Enquanto caminha pela propriedade sobre a grama que nasceu da lama, Cláudia reflete sobre o projeto de vida interrompido. Segundo ela, o crime que se completa quatro anos hoje, 25, mudou completamente as suas perspectivas e destruiu um sonho que sua família levou muitos anos pra concretizar.
“A gente não caiu aqui de paraquedas. A gente escolheu aqui justamente porque tinha o rio no fundo e poderia ser uma fonte de lazer e porque a gente poderia usar para o cultivo das hortaliças e criar os bichos. Mas os peixes morreram por causa do cloro da água do caminhão pipa. A horta – de alface, rúcula, cebolinha, coentro, cebola, abobrinha, milho – virou lama”.
Além do prejuízo econômico, Cláudia relata que o drama vivido pela família é agravado pela falta de perspectivas e a lentidão da justiça. “Tudo aqui é uma luta. A gente não tem nem informações sobre o que vai acontecer com a gente. Nos primeiros dias, foi o pessoal do MAB que veio aqui conversar com a gente e explicou que não podíamos beber a água que a gente tinha. Eu tive que sair falando com todos os vizinhos. Quando a nossa casa foi tomada pela lama da enchente, no ano passado, a Vale disse que não era responsabilidade dela.
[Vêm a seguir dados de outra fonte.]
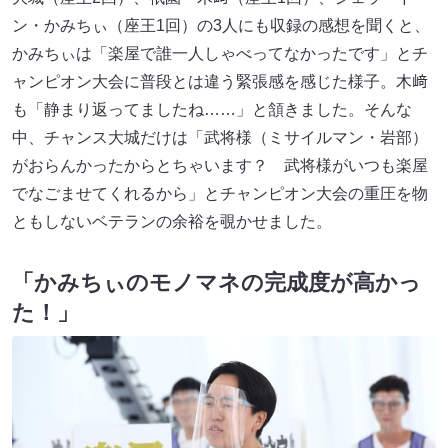
ン・かみちぃ（座王1回）の3人にも収録の感想を聞くと、
かみちぃは「楽屋で誰一人しゃべってなかったです」とチ
ャンピオン大会に普段とは違う緊張感を感じた様子。木﨑
も「静まり返ってましたね……」と頷きました。そんな
中、チャンス大城だけは「武将様（ミサイルマン・岩部）
がおらんかったからとちゃいます？ 武将様がいつも楽屋
でなごませてくれるから」とチャンピオン大会の重圧を物
ともしないベテランの余裕を覗かせました。
「かみちぃのモノマネの完成度が高かっ
た！」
Foram dias de enxada tentando tirar lama tóxica de dentro de casa. O Ministério Público veio aqui disse que a Vale estava errada, mas até hoje não nos deu nenhuma resposta sobre a nossa situação. ”
A agricultora conta que o que ela mais deseja hoje é uma chance de recomeçar a vida.
“A Vale deveria tirar todos os ribeirinhos da beirada do rio. Não sou só eu que estou nessa situação. Ela deveria tirar todo mundo e pagar o que a gente precisa pra recomeçar em outro lugar, mas é tudo tão lento. A justiça não anda. Eu não tenho pra onde ir e tenho que conviver com essa realidade todos os dias, me arriscando a adoecer”.